For summary judgment purposes, only disputes involving material facts are relevant. United States v. One Piece of Real Property Located at 5800 SW 74th Avenue, Miami, Florida, 363 F.3d 1099, 1101 (11th Cir. 2004). What is material is determined by the substantive law applicable to the case. Liberty Lobby, 477 U.S. at 248; Lofton v. Secretary of the Department of Children and Family Services, 358 F.3d 804, 809 (11th Cir. 2004) ("Only factual disputes that are material under the substantive law governing the case will preclude entry of summary judgment."). "The mere existence of some factual dispute will not defeat summary judgment unless that factual dispute is material to an issue affecting the outcome of the case." McCormick v. City of Fort Lauderdale, 333 F.3d 1234, 1243 (11th Cir. 2003) (citation omitted). "[T]here must exist a conflict in substantial evidence to pose a jury question." Hall v. Sunjoy Indus. Group, Inc., 764 F.Supp.2d 1297, 1301 (M.D. Fla. 2011) (citing Liberty Lobby, supra).

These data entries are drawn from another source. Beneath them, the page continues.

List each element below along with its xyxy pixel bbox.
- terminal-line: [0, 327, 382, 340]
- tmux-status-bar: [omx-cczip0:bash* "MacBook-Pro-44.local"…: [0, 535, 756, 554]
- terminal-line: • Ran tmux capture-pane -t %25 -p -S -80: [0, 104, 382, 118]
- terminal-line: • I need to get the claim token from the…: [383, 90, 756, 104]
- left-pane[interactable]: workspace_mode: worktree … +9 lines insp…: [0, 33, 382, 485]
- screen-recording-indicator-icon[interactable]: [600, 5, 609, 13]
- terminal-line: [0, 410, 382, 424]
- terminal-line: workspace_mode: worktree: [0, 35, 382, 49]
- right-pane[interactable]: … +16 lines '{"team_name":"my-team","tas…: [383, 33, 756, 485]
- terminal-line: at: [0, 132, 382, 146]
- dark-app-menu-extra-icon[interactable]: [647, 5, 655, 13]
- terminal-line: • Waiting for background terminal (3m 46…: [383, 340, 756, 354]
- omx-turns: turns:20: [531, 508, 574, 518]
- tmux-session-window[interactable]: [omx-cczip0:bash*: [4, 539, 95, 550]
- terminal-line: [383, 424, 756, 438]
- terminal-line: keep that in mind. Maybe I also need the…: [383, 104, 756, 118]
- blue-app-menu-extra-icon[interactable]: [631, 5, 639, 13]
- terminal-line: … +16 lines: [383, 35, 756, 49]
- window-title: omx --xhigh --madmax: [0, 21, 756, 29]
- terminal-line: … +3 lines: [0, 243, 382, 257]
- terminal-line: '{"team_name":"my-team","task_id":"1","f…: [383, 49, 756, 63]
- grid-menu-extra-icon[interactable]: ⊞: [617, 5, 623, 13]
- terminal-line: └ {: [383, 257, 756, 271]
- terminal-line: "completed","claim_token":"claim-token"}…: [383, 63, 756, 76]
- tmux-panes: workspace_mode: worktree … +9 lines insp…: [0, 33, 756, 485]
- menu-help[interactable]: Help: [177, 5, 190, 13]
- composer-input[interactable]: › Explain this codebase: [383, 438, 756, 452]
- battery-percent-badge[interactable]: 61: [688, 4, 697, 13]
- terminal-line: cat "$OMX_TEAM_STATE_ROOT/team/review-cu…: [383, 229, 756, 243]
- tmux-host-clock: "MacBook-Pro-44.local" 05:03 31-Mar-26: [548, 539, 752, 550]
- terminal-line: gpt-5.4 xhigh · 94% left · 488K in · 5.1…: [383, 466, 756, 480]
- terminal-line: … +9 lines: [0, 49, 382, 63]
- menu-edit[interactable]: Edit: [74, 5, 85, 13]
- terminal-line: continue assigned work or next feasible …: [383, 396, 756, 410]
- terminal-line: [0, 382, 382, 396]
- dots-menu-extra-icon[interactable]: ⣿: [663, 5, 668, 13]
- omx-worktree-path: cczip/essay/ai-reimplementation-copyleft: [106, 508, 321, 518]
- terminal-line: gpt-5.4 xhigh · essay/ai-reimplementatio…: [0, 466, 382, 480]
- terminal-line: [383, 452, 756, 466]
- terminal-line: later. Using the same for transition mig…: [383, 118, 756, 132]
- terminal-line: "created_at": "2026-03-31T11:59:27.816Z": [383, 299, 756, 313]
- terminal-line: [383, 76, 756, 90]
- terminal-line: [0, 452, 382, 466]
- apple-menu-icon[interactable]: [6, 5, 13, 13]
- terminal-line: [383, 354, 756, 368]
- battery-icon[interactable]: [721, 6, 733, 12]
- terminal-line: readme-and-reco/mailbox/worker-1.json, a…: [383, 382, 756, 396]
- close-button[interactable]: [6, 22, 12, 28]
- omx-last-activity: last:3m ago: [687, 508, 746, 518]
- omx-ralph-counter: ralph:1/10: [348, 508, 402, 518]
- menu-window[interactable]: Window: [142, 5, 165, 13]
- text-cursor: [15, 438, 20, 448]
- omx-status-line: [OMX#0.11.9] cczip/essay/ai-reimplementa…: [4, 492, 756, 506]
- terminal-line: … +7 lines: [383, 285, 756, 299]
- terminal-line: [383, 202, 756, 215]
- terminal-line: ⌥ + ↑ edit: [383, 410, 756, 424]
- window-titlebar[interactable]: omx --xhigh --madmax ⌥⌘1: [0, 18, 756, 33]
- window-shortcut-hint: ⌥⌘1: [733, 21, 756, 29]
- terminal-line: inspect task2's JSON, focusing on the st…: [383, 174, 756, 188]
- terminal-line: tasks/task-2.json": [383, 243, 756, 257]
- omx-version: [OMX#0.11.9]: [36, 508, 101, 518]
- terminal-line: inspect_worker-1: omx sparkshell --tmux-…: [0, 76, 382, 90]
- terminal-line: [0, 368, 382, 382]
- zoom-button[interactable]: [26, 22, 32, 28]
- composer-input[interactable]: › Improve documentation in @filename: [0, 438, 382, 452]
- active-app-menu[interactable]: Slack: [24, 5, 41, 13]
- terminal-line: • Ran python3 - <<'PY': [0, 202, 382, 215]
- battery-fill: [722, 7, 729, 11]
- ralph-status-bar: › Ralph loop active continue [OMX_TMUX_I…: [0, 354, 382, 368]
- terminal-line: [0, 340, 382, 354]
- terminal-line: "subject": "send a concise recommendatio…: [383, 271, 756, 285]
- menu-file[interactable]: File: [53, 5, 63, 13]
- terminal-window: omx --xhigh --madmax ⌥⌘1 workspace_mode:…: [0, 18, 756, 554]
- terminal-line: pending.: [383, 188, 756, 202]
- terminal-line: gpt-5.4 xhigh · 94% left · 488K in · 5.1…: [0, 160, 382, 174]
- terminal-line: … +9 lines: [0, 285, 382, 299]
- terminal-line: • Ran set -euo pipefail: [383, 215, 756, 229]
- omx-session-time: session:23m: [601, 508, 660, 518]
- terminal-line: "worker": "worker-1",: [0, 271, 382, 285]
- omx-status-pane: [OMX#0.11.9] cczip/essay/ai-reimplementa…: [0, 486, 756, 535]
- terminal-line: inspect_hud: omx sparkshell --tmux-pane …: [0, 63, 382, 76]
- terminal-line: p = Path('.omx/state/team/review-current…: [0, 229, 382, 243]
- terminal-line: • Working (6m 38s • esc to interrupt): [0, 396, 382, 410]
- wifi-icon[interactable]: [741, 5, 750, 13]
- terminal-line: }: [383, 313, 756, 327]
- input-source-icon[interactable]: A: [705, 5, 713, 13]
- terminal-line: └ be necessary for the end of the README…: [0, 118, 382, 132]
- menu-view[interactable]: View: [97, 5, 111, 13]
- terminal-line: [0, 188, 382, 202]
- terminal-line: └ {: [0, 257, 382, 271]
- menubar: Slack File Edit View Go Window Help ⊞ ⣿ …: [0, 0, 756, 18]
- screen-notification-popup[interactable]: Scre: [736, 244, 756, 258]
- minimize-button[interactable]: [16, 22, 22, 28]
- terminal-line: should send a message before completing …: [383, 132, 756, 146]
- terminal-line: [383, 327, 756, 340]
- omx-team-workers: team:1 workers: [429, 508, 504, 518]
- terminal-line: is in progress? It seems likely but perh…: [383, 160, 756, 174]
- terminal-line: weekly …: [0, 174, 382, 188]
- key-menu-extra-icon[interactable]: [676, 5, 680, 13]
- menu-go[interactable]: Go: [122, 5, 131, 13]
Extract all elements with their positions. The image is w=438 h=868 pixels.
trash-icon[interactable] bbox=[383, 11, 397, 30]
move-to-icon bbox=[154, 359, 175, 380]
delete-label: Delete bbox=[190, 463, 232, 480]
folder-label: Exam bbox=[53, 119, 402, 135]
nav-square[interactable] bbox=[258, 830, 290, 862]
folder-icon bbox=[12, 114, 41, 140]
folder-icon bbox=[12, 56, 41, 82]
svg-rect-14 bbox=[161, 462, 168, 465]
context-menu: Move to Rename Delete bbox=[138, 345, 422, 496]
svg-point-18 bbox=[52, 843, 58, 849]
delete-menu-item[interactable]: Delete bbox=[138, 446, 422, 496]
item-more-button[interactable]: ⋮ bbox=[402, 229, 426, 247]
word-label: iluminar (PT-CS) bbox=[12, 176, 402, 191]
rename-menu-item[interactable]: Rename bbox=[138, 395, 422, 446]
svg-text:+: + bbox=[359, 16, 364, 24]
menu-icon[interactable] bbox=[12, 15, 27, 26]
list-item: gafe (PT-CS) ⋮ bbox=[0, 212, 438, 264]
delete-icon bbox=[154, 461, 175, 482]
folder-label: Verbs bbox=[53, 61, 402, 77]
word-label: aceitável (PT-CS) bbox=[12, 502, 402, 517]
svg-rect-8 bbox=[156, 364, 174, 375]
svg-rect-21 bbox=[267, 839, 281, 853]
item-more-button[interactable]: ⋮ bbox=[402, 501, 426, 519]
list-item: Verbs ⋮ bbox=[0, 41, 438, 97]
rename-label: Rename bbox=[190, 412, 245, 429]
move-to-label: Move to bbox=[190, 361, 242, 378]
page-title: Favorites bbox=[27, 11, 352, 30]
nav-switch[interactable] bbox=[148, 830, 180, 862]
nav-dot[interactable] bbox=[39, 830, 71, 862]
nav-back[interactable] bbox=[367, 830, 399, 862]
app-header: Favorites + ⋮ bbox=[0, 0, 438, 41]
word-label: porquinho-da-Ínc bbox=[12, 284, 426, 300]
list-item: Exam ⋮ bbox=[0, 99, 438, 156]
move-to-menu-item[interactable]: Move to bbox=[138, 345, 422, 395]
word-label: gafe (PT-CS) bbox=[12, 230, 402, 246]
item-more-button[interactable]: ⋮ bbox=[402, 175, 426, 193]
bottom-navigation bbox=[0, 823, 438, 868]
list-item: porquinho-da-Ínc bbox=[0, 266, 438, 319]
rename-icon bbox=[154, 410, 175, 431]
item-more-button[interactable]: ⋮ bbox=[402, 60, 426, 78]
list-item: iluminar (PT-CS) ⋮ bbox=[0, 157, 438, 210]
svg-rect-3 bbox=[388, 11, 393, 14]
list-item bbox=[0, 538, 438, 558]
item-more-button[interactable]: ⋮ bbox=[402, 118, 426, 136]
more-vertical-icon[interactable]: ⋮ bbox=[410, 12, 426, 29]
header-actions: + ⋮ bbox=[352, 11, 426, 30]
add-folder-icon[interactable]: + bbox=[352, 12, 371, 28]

To demonstrate a genuine dispute of material fact, the party opposing summary judgment "must do more than simply show that there is some metaphysical doubt as to the material facts. . . . Where the record taken as a whole could not lead a rational trier of fact to find for the nonmoving party, there is no 'genuine [dispute] for trial.'" Matsushita Elec. Indus. Co. v. Zenith Radio Corp., 475 U.S. 574, 587 (1986). In cases where the evidence before the court which is admissible on its face or which can be reduced to admissible form indicates there is no genuine dispute of material fact and the party moving for summary judgment is entitled to it as a matter of law, summary judgment is proper. Celotex, 477 U.S. at 323-324 (summary judgment appropriate where pleadings, evidentiary materials and affidavits before the court show no genuine dispute as to a requisite material fact); Waddell v. Valley Forge Dental Associates, Inc., 276 F.3d 1275, 1279 (11th Cir. 2001) (To establish a genuine dispute of material fact, the nonmoving party must produce evidence such that a reasonable trier of fact could return a verdict in his favor.).
Although factual inferences must be viewed in a light most favorable to the nonmoving party and pro se complaints are entitled to liberal interpretation, a pro se litigant does not escape the burden of establishing by sufficient evidence a genuine dispute of material fact. Beard, 548 U.S. at 525, 126 S.Ct. at 2576; Brown v. Crawford, 906 F.2d 667, 670 (11th Cir. 1990). Thus, the plaintiff's pro se status alone does not mandate this court's disregard of elementary principles of production and proof in a civil case.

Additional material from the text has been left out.